Summer reliability back in the headlines


The NEM is rarely in the headlines for benign reasons these days, and leading up to a long-deferred COAG Energy Council meeting on Friday, a raft of articles have (re)appeared concerning risks to supply reliability as we approach the official start of summer.


We’ve covered this topic in a series of articles here on WattClarity, going back to June when we first looked at the impacts of major outages at Loy Yang A and Mortlake power stations and what these might mean for summer reliability. We then went into some depth covering AEMO’s outlook for reliability more generally, as published in the August Electricity Statement of Opportunities (ESOO).

Given the renewed media interest and the early arrival in most NEM states of weather more associated with peak summer conditions, it seems like a good idea to look at what if anything has changed since those earlier assessments.

ESOO Recap

The ESOO identified Victoria as facing a higher probability of supply shortfalls this summer than other states, and the only region where the NEM’s formal reliability standard, based on “expected Unserved Energy (USE)”, was not forecast to be met.
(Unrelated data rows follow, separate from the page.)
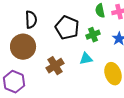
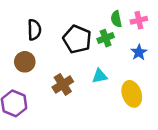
green cross: (93, 35) -> (106, 38), moved
brown circle: (23, 47) -> (25, 62), size x0.7

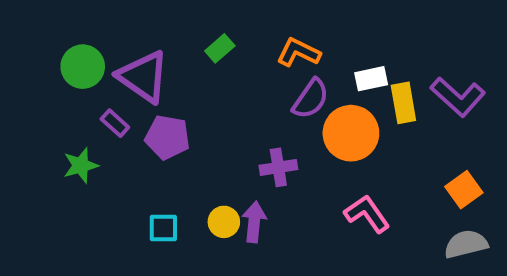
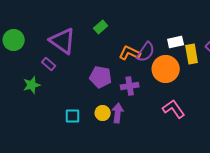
orange L-shape: (298, 52) -> (130, 53), moved
green circle: (83, 67) -> (14, 40), moved
purple pentagon: (167, 137) -> (101, 77), moved

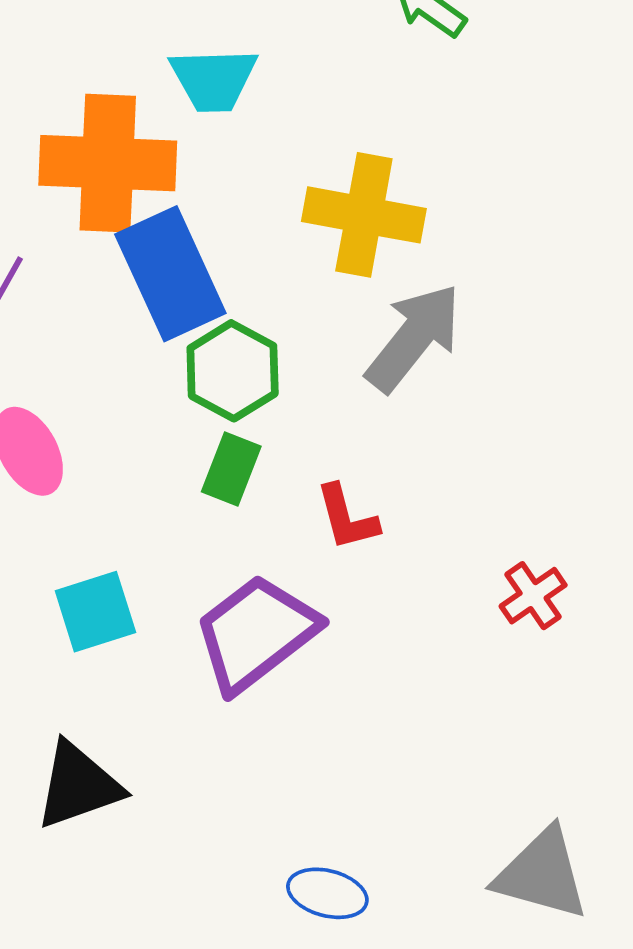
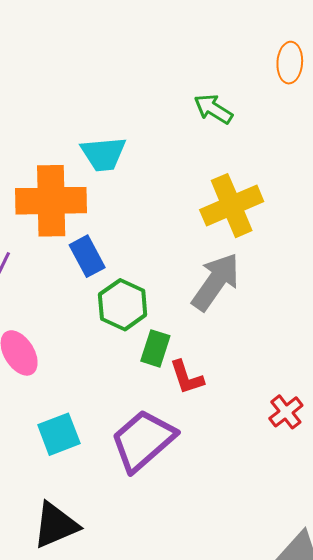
yellow cross: (364, 215) -> (232, 206), moved, turned -30
blue rectangle: (170, 274) -> (87, 256), size x0.6
green rectangle: (231, 469) -> (155, 348), moved

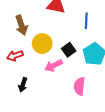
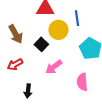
yellow circle: (42, 44) -> (58, 30), moved
black square: (69, 50) -> (41, 44), moved

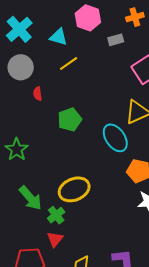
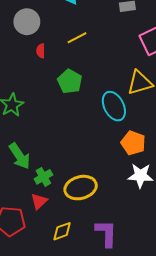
yellow line: (69, 64) -> (77, 38), moved
green pentagon: (70, 120) -> (70, 81), turned -30
yellow ellipse: (74, 189) -> (81, 188), moved

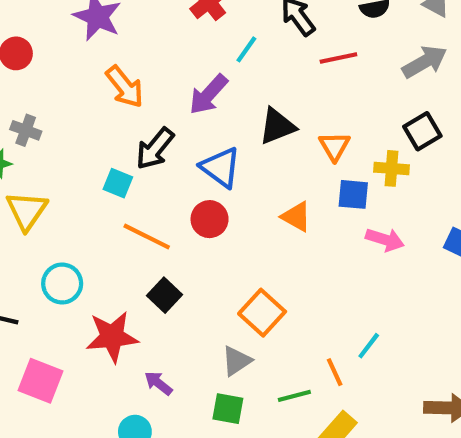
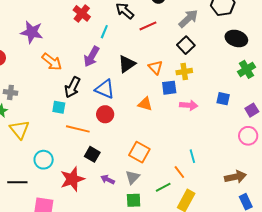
black square: (422, 131) -> (186, 45), moved
cyan line: (369, 346) -> (192, 156), turned -40
purple arrow: (158, 383) -> (108, 179), moved

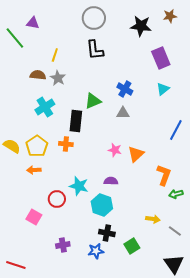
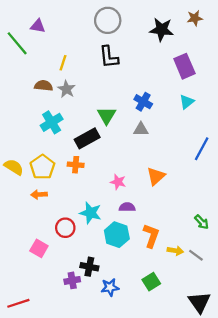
green triangle: (93, 101) -> (107, 115), turned -36
black rectangle: (76, 121) -> (87, 138), turned 55
pink star: (115, 150) -> (118, 182), moved
orange L-shape: (164, 175) -> (151, 236), moved
green arrow: (176, 194) -> (202, 222), turned -120
gray line: (175, 231) -> (196, 255), moved
black cross: (107, 233) -> (89, 267), moved
red line: (16, 265) -> (18, 303), turned -36

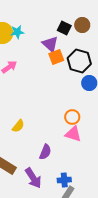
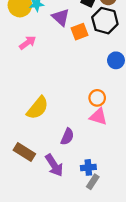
purple triangle: (50, 44) -> (61, 17), moved
black hexagon: (79, 61) -> (105, 21), moved
yellow semicircle: (18, 126) -> (38, 108), size x1.6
This was the direct result of the major Loy Yang A and Mortlake outages, and AEMO provided the following table summarising its risk assessment for Victoria under the four different scenarios where each of these units is either back in service or still being repaired over the peak summer period (formally January – March, although high temperatures and tight supply could of course appear at any time from now):

I’m not going to fully decode this table here, having previously commented on what the terms really mean (and how they could have been better communicated). But the key points are that, back in August:

  • Although owners AGL and Origin Energy had indicated that the two units being repaired were scheduled to be back online in December, AEMO judged based on past experience that the risks of significant delays were material (30% for Loy Yang A2 and 60% for Mortlake).
  • Under each combination of outcomes for on time versus significantly delayed return for the two units, different levels of reliability risk would result, summarised in the four quadrants. It’s worth re-emphasising that the “numbers of households without power” are NOT definitive predictions of blackouts but just AEMO’s way of trying to convey the relative size of shortfalls that might occur under an adverse combination of high demands and additional generation outages.
  • The relative probabilities of each scenario, given AEMO’s assessment of delay risks, were indicated by the red percentages in each box.
  • AEMO’s overall (dare I say “headline”) assessment of Victorian reliability concluding that the reliability standard was not satisfied, was based on a weighted average of data from the four quadrants, using these probabilities.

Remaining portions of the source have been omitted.